As, however, according to the earlier practice, the proconsul or propraetor had the right of entering on his provincial magistracy immediately after the termination of his consulship or praetorship, the successor of Caesar was to be nominated, not from the urban magistrates of 704, but from those of 705, and could not therefore enter before 1st Jan. 706. So far Caesar had still during the last ten months of the year 705 a right to the command, not on the ground of the Pompeio-Licinian law, but on the ground of the old rule that a command with a set term still continued after the expiry of the term up to the arrival of the successor. But now, since the new regulation of 702 called to the governorships not the consuls and praetors going out, but those who had gone out five years ago or more, and thus prescribed an interval between the civil magistracy and the command instead of the previous immediate sequence, there was no longer any difficulty in straightway filling up from another quarter every legally vacant governorship, and so, in the case in question, bringing about for the Gallic provinces the change of command on the 1st March 705, instead of the 1st Jan. 706. The pitiful dissimulation and procrastinating artifice of Pompeius are after a remarkable manner mixed up, in these arrangements, with the wily formalism and the constitutional erudition of the republican party. Years before these weapons of state-law could be employed, they had them duly prepared, and put themselves in a condition on the one hand to compel Caesar to the resignation of his command from the day when the term secured to him by Pompeius' own law expired, that is from the 1st March 705, by sending successors to him, and on the other hand to be able to treat as null and void the votes tendered for him at the elections for 706. Caesar, not in a position to hinder these moves in the game, kept silence and left things to their own course.
Debates As To Caesar's Recall
Gradually therefore the slow course of constitutional procedure developed itself.
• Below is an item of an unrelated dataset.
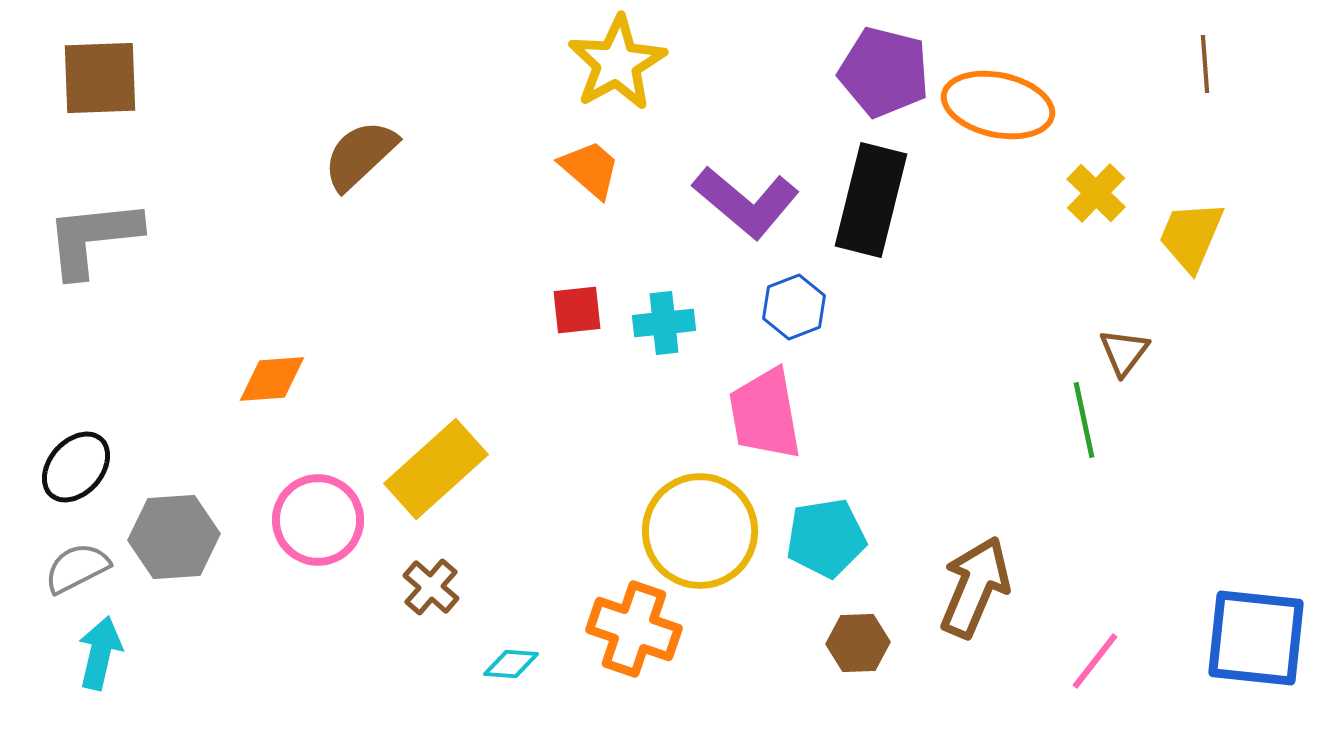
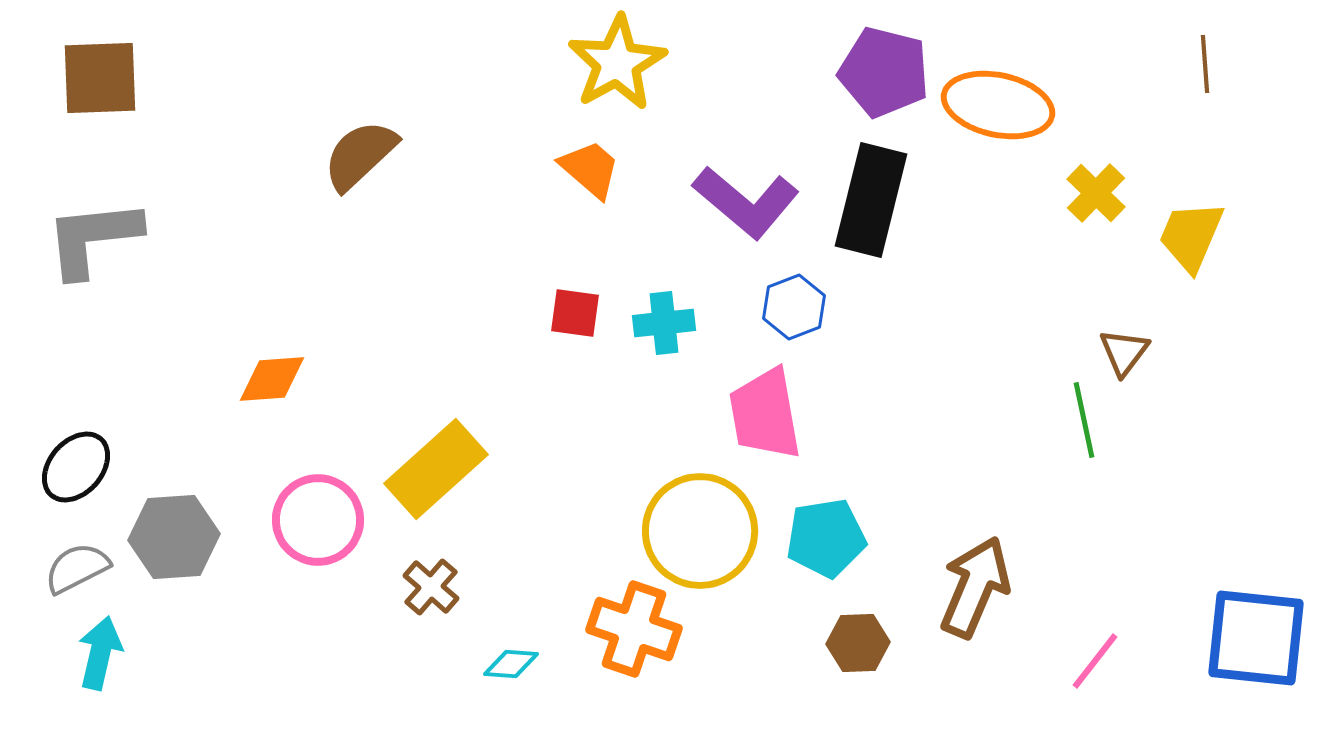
red square: moved 2 px left, 3 px down; rotated 14 degrees clockwise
According to custom the senate had to deliberate on the governorships of the year 705, so far as they went to former consuls, at the beginning of 703, so far as they went to former praetors, at the beginning of 704; that earlier deliberation gave the first occasion to discuss the nomination of new governors for the two Gauls in the senate, and thereby the first occasion for open collision between the constitutional party pushed forward by Pompeius and the senatorial supporters of Caesar. The consul Marcus Marcellus introduced a proposal to give the two provinces hitherto administered by the proconsul Gaius Caesar from the 1st March 705 to the two consulars who were to be provided with governorships for that year. The long-repressed indignation burst forth in a torrent through the sluice once opened; everything that the Catonians were meditating against Caesar was brought forward in these discussions. For them it was a settled point, that the right granted by exceptional law to the proconsul Caesar of announcing his candidature for the consulship in absence had been again cancelled by a subsequent decree of the people, and that the reservation inserted in the latter was invalid. The senate should in their opinion cause this magistrate, now that the subjugation of Gaul was ended, to discharge immediately the soldiers who had served out their time. The cases in which Caesar had bestowed burgess-rights and established colonies in Upper Italy were described by them as unconstitutional and null; in further illustration of which Marcellus ordained that a respected senator of the Caesarian colony of Comum, who, even if that place had not burgess but only Latin rights, was entitled to lay claim to Roman citizenship,(17) should receive the punishment of scourging, which was admissible only in the case of non-burgesses.
The supporters of Caesar at this time--among whom Gaius Vibius Pansa, who was the son of a man proscribed by Sulla but yet had entered on a political career, formerly an officer in Caesar's army and in this year tribune of the people, was the most notable-- affirmed in the senate that both the state of things in Gaul and equity demanded not only that Caesar should not be recalled before the time, but that he should be allowed to retain the command along with the consulship; and they pointed beyond doubt to the facts, that a few years previously Pompeius had just in the same way combined the Spanish governorships with the consulate, that even at the present time, besides the important office of superintending the supply of food to the capital, he held the supreme command in Italy in addition to the Spanish, and that in fact the whole men capable of arms had been sworn in by him and had not yet been released from their oath.
The process began to take shape, but its course was not on that account more rapid. The majority of the senate, seeing the breach approaching, allowed no sitting capable of issuing a decree to take place for months; and other months in their turn were lost over the solemn procrastination of Pompeius. At length the latter broke the silence and ranged himself, in a reserved and vacillating fashion as usual but yet plainly enough, on the side of the constitutional party against his former ally. He summarily and abruptly rejected the demand of the Caesarians that their master should be allowed to conjoin the consulship and the proconsulship; this demand, he added with blunt coarseness, seemed to him no better than if a son should offer to flog his father. He approved in principle the proposal of Marcellus, in so far as he too declared that he would not allow Caesar directly to attach the consulship to the pro-consulship. He hinted, however, although without making any binding declaration on the point, that they would perhaps grant to Caesar admission to the elections for 706 without requiring his personal announcement, as well as the continuance of his governorship at the utmost to the 13th Nov.